Photo: Mikey G Ottawa/flickr

Canada’s financial industry and its associated analysts reacted with shock and dismay to the Bank of Canada’s announcement this week that it was lowering its trend-signalling interest rate from 1.0 per cent, where it had been pegged since 2010, to 0.75 per cent.

While they might have valid business reasons for their response — after all, virtually all of them had been advising their clients, employers, and shareholders that rates were likely to go up, not down, in the next few months, they shouldn’t have been surprised.

The gap between Canadian and U.S. interest rates created by the announcement should be widening. The U.S. economy is doing better than Canada’s and is likely to outperform Canada’s in the intermediate future. Low oil prices have less of a downside in the U.S. than they do in Canada, along with an equally powerful upside.

The Canadian dollar should be declining in value. It was grossly overvalued when its premium relative to the U.S. hit 10 per cent. With the drop in oil prices below production costs in much of Western Canada, even a value in the high 80-90 cent range was excessive.

But there’s another reason why people shouldn’t be surprised that the Bank of Canada acted so decisively and so early to respond to clear signs of economic weakness.

Despite virtually universal agreement among the experts that monetary stimulus is pretty much tapped out as a response to weakening economic conditions, it is still — as it has been since the federal government embarked on its hell-or-high-water deficit crusade — the only game in town.

Faced with evidence of economic weakness that couldn’t be clearer, federal fiscal policy — the only policy measure with any potential to stimulate the economy — is missing in action.

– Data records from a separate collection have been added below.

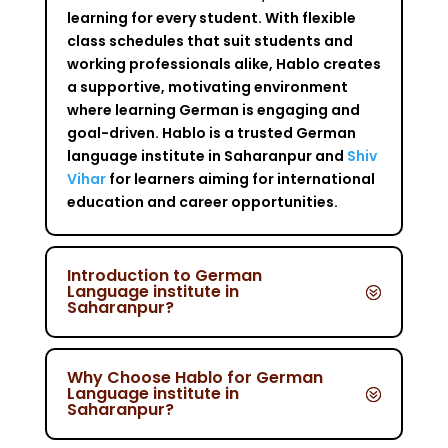
learning for every student. With flexible
class schedules that suit students and
working professionals alike, Hablo creates
a supportive, motivating environment
where learning German is engaging and
goal-driven. Hablo is a trusted German
language institute in Saharanpur and
Shiv
Vihar
for learners aiming for international
education and career opportunities.
Introduction to German
Language institute in
Saharanpur?
Why Choose Hablo for German
Language institute in
Saharanpur?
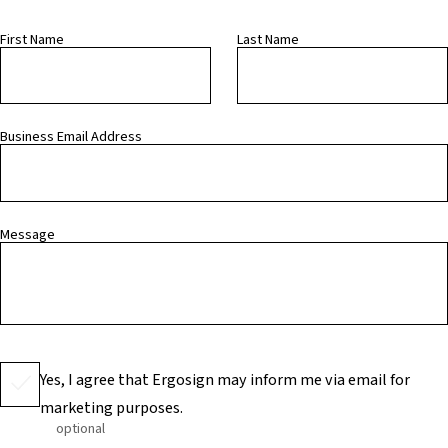
First Name
Last Name
Business Email Address
Message
Yes, I agree that Ergosign may inform me via email for
marketing purposes.
optional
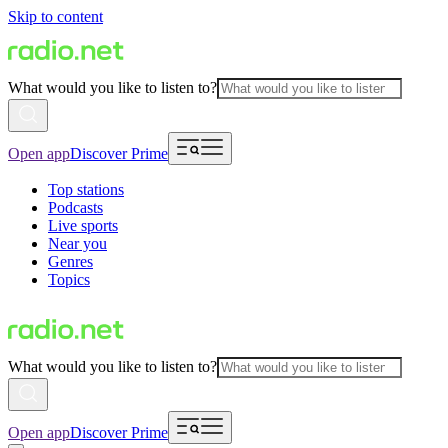
Skip to content
What would you like to listen to?
Open app
Discover Prime
Top stations
Podcasts
Live sports
Near you
Genres
Topics
What would you like to listen to?
Open app
Discover Prime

Just as the indicators of a weakening economy couldn’t be clearer, so, too, are the indicators that the federal government intends not just to sit this one out, but that it intends to persist with a fiscal strategy guaranteed to make the situation worse.

Despite the evidence that economic fundamentals have deteriorated, the government is sticking steadfastly, not only to its deficit elimination target, but also to the dangerously wasteful tax cuts that made the deficit reduction target harder to hit.

Remarkably, faced with a situation in which most responsible governments would have moved up its budget date in order to provide leadership and direction in troubling times — and to provide Canadians with assurance that the government is on the job and doing something to alleviate the impact of the oil crunch — the government is delaying the budget until April at the earliest.

The action by the Bank of Canada should be of concern to Canadians, but not for the reasons cited by the Canadian financial industry.

The bank’s decision on interest rates reflects its conclusion that the Government of Canada will persist with a policy trajectory that is bound to make the economy even weaker, despite evidence that should be guiding it in a different direction.

So while Canadians should be thankful that at least someone in power in Ottawa is paying attention to the real world, they might ask why it is the Bank of Canada, and not the government, that is doing so.